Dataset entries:
/---
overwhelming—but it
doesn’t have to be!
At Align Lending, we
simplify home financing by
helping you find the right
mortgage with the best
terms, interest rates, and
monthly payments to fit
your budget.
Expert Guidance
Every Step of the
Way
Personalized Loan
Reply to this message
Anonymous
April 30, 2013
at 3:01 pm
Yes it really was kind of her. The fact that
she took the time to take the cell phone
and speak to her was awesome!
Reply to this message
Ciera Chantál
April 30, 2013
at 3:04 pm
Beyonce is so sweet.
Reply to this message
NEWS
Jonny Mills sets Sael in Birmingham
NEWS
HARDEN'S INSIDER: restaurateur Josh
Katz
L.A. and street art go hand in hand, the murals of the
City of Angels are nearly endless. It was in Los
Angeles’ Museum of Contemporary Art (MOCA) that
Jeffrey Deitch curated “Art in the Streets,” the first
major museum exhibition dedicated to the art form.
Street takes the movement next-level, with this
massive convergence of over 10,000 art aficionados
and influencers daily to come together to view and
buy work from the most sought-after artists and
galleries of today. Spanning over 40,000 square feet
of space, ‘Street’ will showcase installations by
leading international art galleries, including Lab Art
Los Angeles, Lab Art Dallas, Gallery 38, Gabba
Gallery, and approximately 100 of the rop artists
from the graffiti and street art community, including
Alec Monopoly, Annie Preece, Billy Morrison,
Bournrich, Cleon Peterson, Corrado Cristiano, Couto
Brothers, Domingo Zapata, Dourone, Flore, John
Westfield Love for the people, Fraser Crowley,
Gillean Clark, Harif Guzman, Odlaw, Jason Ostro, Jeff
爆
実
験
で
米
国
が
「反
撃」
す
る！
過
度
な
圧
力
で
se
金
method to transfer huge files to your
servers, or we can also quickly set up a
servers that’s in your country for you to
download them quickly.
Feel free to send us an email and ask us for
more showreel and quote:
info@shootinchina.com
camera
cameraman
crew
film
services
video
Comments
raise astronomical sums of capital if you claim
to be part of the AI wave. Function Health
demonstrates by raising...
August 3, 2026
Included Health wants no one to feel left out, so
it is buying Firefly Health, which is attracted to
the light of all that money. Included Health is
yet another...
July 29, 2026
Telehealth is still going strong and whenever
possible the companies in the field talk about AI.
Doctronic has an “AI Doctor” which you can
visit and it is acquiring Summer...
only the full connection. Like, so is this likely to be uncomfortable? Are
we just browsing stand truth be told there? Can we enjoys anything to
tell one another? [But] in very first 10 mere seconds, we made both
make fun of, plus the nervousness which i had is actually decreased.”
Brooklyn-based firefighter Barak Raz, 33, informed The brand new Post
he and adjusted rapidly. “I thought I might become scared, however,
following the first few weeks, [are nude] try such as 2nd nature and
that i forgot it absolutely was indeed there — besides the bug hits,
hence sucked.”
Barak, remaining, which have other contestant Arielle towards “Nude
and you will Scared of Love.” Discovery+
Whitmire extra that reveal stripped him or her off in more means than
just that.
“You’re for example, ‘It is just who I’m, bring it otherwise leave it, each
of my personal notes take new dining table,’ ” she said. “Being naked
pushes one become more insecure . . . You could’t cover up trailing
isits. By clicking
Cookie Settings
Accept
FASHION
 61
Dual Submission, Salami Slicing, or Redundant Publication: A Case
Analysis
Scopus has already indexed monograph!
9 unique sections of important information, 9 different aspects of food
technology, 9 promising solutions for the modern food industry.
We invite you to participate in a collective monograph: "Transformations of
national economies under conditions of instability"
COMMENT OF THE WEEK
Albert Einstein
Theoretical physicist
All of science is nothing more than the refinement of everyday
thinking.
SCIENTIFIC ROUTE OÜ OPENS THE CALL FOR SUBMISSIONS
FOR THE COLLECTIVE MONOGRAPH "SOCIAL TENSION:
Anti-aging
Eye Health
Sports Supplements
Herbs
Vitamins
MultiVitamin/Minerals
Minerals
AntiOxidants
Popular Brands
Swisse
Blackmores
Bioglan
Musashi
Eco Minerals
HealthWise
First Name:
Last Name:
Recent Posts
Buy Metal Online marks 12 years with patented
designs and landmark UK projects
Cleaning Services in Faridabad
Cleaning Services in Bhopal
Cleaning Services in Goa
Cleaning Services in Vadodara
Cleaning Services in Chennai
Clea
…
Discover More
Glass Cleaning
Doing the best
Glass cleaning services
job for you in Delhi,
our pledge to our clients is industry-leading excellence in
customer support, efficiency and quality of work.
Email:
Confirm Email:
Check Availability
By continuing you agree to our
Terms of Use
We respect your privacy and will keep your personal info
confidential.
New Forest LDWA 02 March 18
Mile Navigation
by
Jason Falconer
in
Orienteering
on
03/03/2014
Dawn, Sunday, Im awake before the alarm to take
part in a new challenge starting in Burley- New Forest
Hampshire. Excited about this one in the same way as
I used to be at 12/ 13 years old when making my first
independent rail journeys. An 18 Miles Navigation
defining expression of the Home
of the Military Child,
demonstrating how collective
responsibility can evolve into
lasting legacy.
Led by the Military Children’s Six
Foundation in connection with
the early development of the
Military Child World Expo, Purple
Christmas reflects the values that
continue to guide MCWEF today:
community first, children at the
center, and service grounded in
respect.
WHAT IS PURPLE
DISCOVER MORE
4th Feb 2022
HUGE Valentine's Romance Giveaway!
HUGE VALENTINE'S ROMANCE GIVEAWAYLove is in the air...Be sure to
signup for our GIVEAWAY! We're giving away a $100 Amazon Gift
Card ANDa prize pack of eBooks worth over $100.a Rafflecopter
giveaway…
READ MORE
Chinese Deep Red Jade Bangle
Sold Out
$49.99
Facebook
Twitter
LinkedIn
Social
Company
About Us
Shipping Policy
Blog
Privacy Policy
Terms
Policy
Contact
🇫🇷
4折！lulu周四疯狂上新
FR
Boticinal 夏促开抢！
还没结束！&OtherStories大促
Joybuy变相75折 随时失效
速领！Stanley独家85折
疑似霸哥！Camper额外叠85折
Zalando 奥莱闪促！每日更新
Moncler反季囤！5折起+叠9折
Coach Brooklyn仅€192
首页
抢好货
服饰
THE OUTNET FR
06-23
\---
PROBLEM TO SOLVE:
Using the entries above, output exactly the lines between the line holding "Ciera Chantál" and the line holding "major museum exhibition", end lines included, and nothing more.

TASK ANSWER:
Ciera Chantál
April 30, 2013
at 3:04 pm
Beyonce is so sweet.
Reply to this message
NEWS
Jonny Mills sets Sael in Birmingham
NEWS
HARDEN'S INSIDER: restaurateur Josh
Katz
L.A. and street art go hand in hand, the murals of the
City of Angels are nearly endless. It was in Los
Angeles’ Museum of Contemporary Art (MOCA) that
Jeffrey Deitch curated “Art in the Streets,” the first
major museum exhibition dedicated to the art form.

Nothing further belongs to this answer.